**WORK TASK:** Lines holding the string "each" are the ones to copy; find them all in the data.

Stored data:
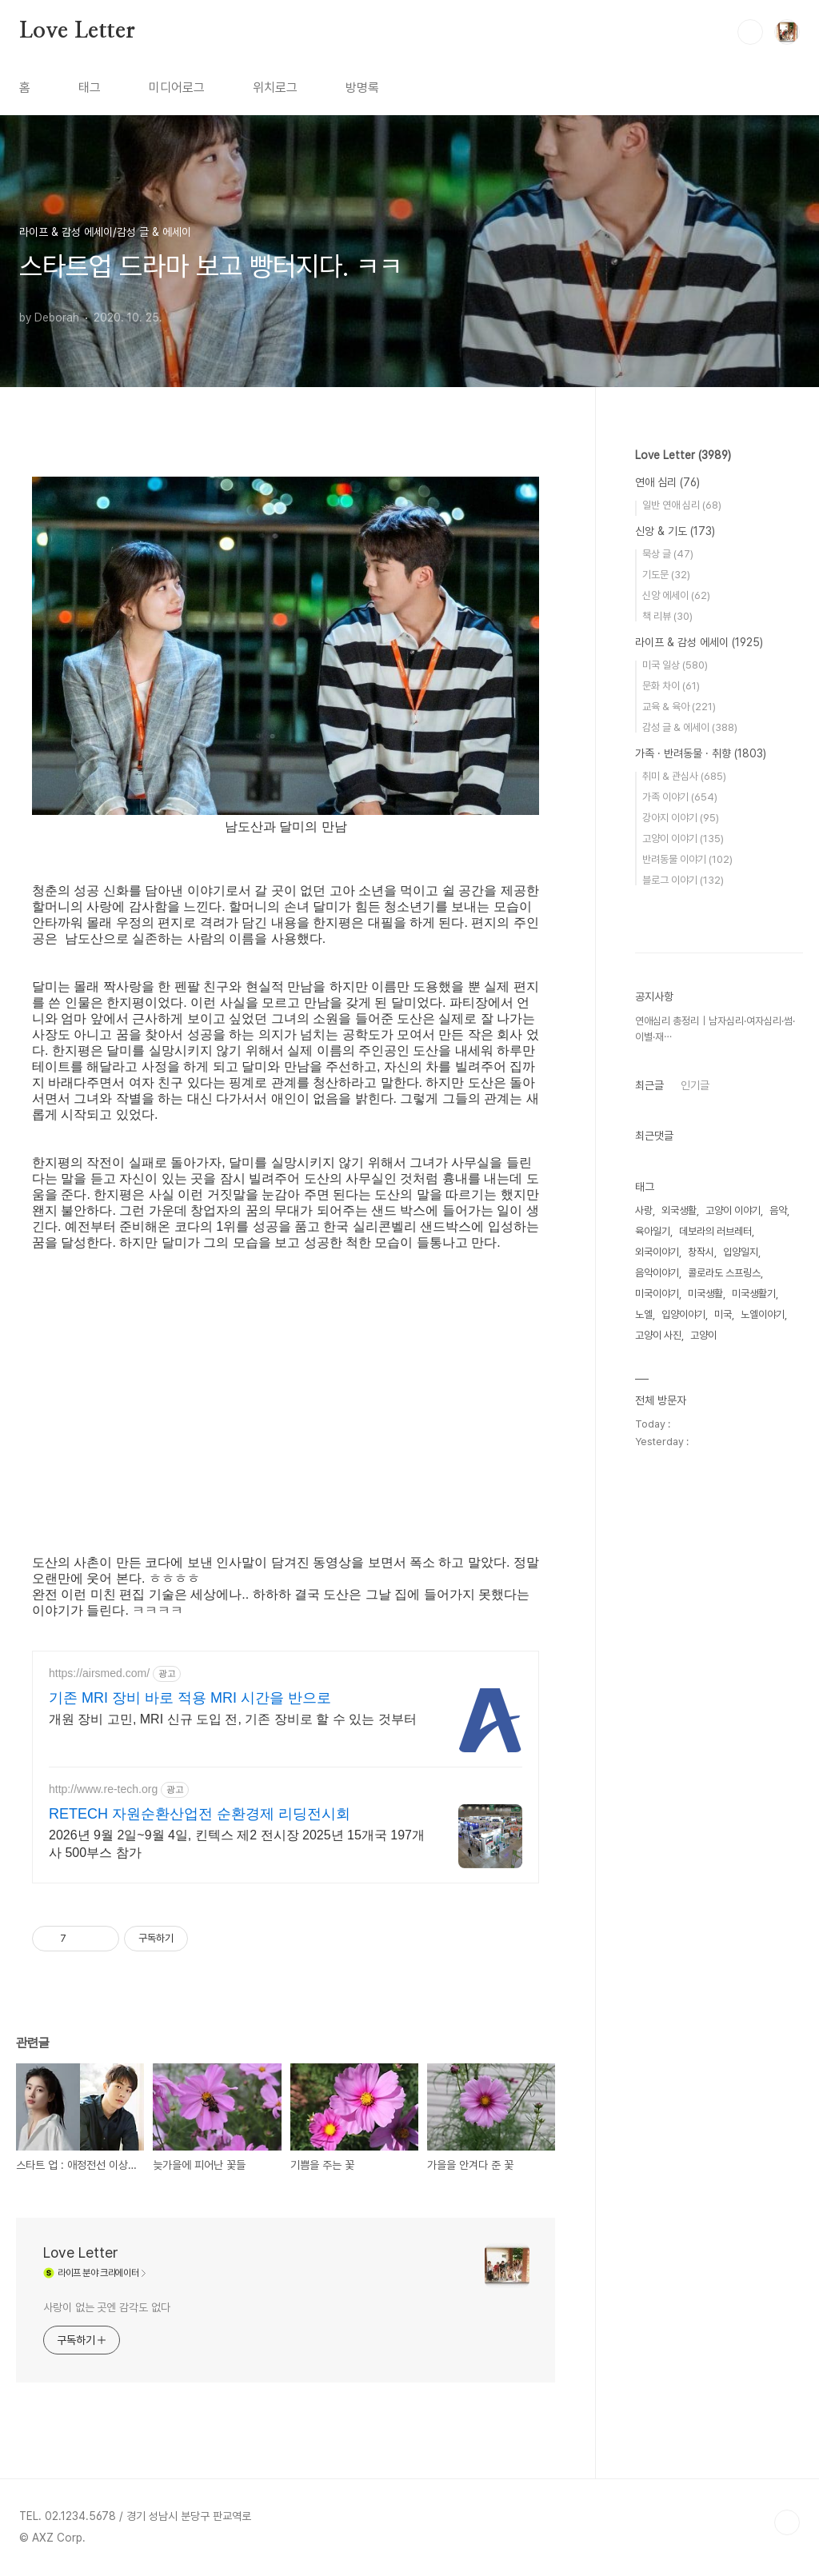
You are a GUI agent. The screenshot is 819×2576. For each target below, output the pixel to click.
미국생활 (705, 1294)
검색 (750, 32)
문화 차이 (671, 686)
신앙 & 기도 (675, 531)
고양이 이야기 (683, 839)
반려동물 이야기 (687, 859)
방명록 (362, 87)
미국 (723, 1314)
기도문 (666, 575)
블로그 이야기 (683, 880)
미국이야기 (657, 1294)
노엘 (644, 1314)
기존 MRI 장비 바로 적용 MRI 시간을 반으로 (190, 1698)
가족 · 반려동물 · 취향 (700, 753)
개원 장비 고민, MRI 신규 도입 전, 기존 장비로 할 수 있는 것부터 (233, 1719)
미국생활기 (754, 1294)
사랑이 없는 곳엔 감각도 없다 (106, 2307)
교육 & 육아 (679, 707)
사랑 (644, 1210)
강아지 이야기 (680, 818)
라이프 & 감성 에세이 (699, 642)
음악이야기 (657, 1273)
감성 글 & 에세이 (689, 727)
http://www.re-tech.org (103, 1789)
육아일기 (652, 1231)
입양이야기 (683, 1314)
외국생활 (679, 1210)
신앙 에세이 (676, 595)
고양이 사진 (658, 1335)
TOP (787, 2522)
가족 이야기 (679, 797)
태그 (89, 87)
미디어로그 (177, 87)
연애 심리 (667, 482)
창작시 (701, 1252)
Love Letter (77, 31)
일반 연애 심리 (681, 505)
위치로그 (275, 87)
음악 (778, 1210)
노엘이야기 (763, 1314)
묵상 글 (667, 554)
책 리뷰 (667, 616)
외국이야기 (657, 1252)
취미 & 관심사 (684, 776)
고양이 (703, 1335)
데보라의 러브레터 (715, 1231)
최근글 (649, 1085)
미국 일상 (675, 665)
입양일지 (740, 1252)
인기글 (695, 1085)
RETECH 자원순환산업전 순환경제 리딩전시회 (199, 1814)
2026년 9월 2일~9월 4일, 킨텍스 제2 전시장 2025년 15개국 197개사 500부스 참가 (237, 1843)
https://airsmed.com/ (99, 1673)
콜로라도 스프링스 (724, 1273)
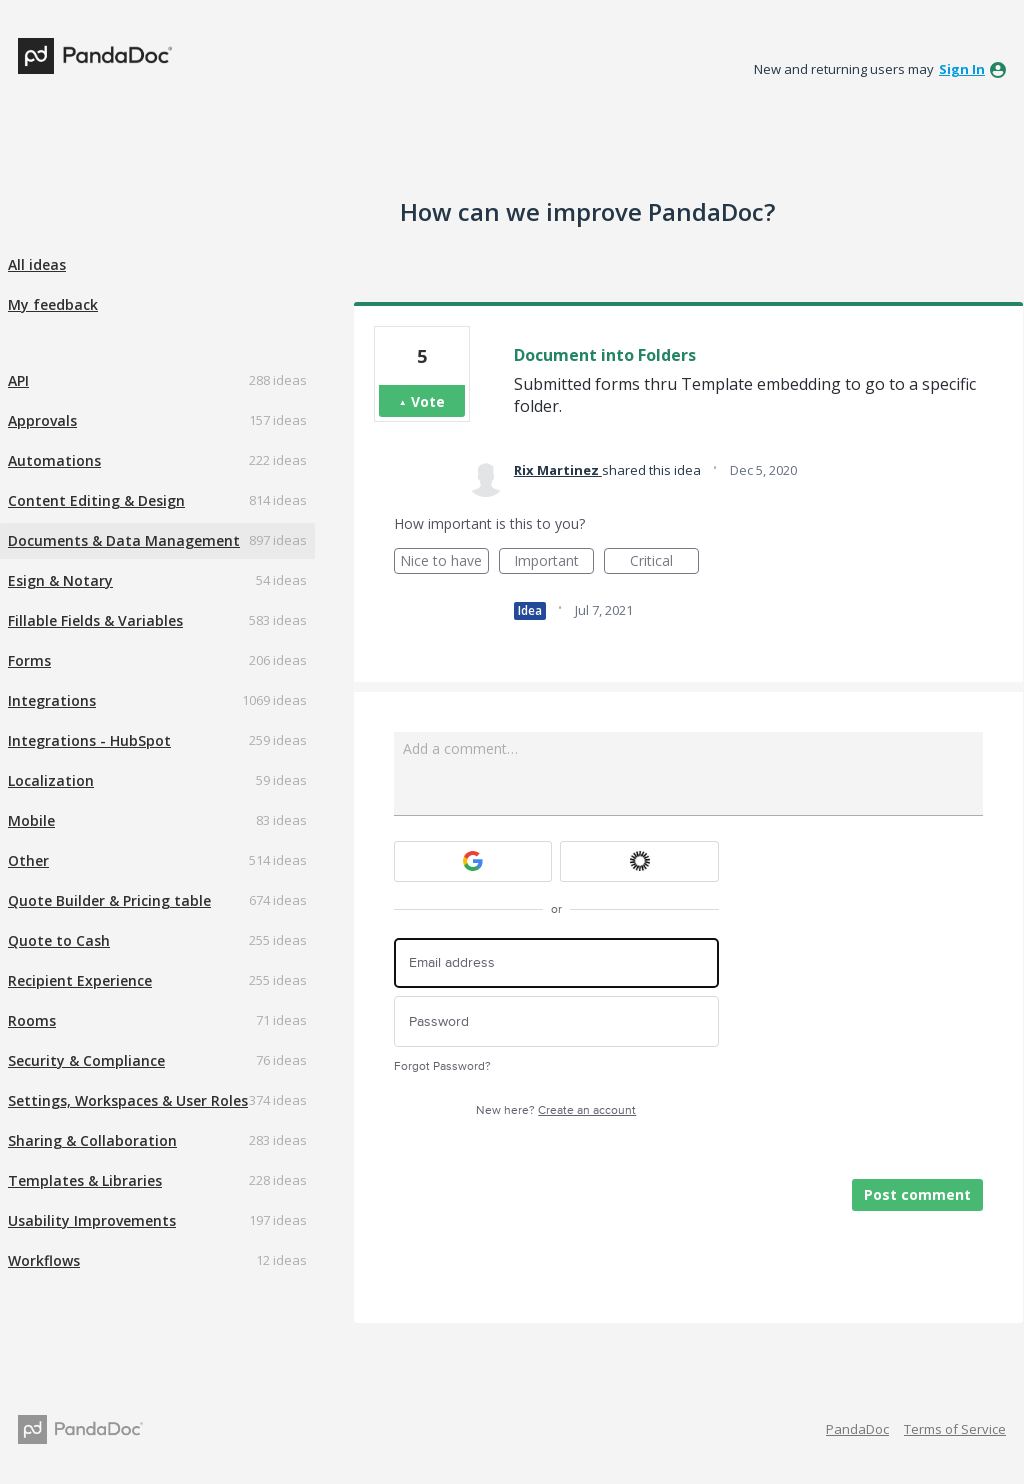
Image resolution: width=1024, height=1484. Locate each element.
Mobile (31, 820)
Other (28, 860)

**COMPLETED TASK:**
You are a GUI agent. The screenshot is 819×2576. For each target below, output the pixel to click.
Image resolution: width=1024, height=1484. Locate each element.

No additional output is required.